7 comments on “WTF is Unity Linux? A self faq-interview thing

  1. I see Unity Linux as the Debian of RPM based distributions. The same way that Debian does much of the heaving lifting, with some help from its offspring distributions, Unity Linux can collaboratively solve much of the development for its branch distributions through collaborative effort. The branch distributions can, then, differentiate their particular distribution from the others, without duplication of effort because they all help in that effort. Therefore, community distros can easily work with much fewer resources because the bulk of the work is done with shared resources. I honestly believe its a novel idea!

    Unity Linux is just getting its roots in the ground, at the moment. Fedora, OpenSuse, and to a lesser degree, Mandriva have been the major development forces behind RPM based distros for some time, but they duplicate a lot of effort. Also, they have multiple solutions to the very same problems - in particular, package management. Could you see a day when they all begin to standardize and get behind a singular project that cuts out a lot of duplication? Could you see a day when you can see vast improvements in RPM based Linux distros because the powerhouses that are OpenSuse and Fedora join in a collaborative effort such as Unity Linux and make major leaps in usability, stability, and revolutionize Linux? Yes, at this point, it's not going to happen, but with some momentum and common sense, it just might.

    The real problem with Linux, currently, is that we have one distribution that's not everyone's cup of tea that's running away from the pack. On top of that, there will certainly be a big squeeze coming down the pipe from Google in the form of Chrome OS. For RPM based distros to prosper and move ahead, I think that something is gonna have to give. Somehow, some way...they are gonna have to combine forces in the future. I'm not saying that Unity Linux itself is the solution, but the idea behind it certainly seems worth looking into.

    • Very good points on the underlying collaboration philosophy. Combining resources and having a main place to solve common problems, where only the uniqueness of a branch is worked on, is a core part of why Unity Linux exists.
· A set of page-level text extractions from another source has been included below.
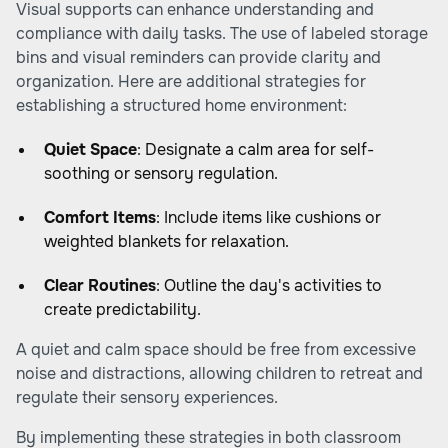
Visual supports can enhance understanding and
compliance with daily tasks. The use of labeled storage
bins and visual reminders can provide clarity and
organization. Here are additional strategies for
establishing a structured home environment:
Quiet Space
: Designate a calm area for self-
soothing or sensory regulation.
Comfort Items
: Include items like cushions or
weighted blankets for relaxation.
Clear Routines
: Outline the day's activities to
create predictability.
A quiet and calm space should be free from excessive
noise and distractions, allowing children to retreat and
regulate their sensory experiences.
By implementing these strategies in both classroom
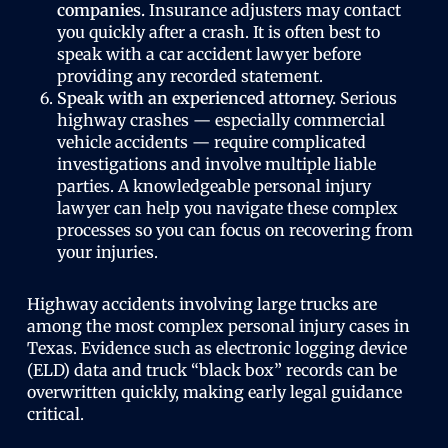
companies.
Insurance adjusters may contact
you quickly after a crash. It is often best to
speak with a car accident lawyer before
providing any recorded statement.
Speak with an experienced attorney.
Serious
highway crashes — especially commercial
vehicle accidents — require complicated
investigations and involve multiple liable
parties. A knowledgeable personal injury
lawyer can help you navigate these complex
processes so you can focus on recovering from
your injuries.
Highway accidents involving large trucks are
among the most complex personal injury cases in
Texas. Evidence such as electronic logging device
(ELD) data and truck “black box” records can be
overwritten quickly, making early legal guidance
critical.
  2. Nice post, but I would like to correct one thing, the idea that Unity is not heavily dependent on Mandriva, or that there is no possibility of installing Mandriva packages in a Unity-based install. Actually we have done imports of quite a number of Mandriva packages at this point with virtually no changes, and more with only very minimal changes.

    So it's entirely possible that you could e.g. add a Mandriva repo channel to your smart channels in Unity and install from there, although it's not really recommended since we may make future changes which could end up causing conflicts.

    • I didn't realize Mandrake would be that compatible! I thought we had different gcc versions etc that would make life hell for people just casually using their packages.

      So i guess the closeness means that a lot of the heavy lifting for packaging has been done for many applications then.

      • Yes it's true, but I want to reiterate we don't recommend installing from Mandriva repos, it could definitely break your install. But it might be OK to e.g. pick out some mdv rpms and do a test install, I would recommend removing them afterward and requesting the package be built for Unity if that works.

        One of our main reasons for adhering closely to the Mandriva base is of course to remove some of the workload, we can do (and have done) mass imports from Mandriva and just tweak a few things instead of starting from scratch.

        The other main reason which is starting to come to fruition now, is to contribute back upstream the changes we make to some packages, so this should become more of a two-way street as we progress and as we bring more Unity devs into the contributor account status with Mandriva (we have one at least as of this writing).

        Note that the compatibility is more geared toward the base level, not so much toward the level of a DE for example... Our KDE4 guy is pretty much loosely basing from the mdv packages but pulling in patches from several other sources as well, and adding his own personal touches as needed (pls correct me if this is not right you-know-who-are, lol).

        It bears mentioning at this point that we do also work closely with members of the dev teams for rpm5 and smart, and probably a few more which I'm not remembering right now...

  3. It seems we have re-emerged with similar goals as before, so most of this is still valid. It would be nice to see you around.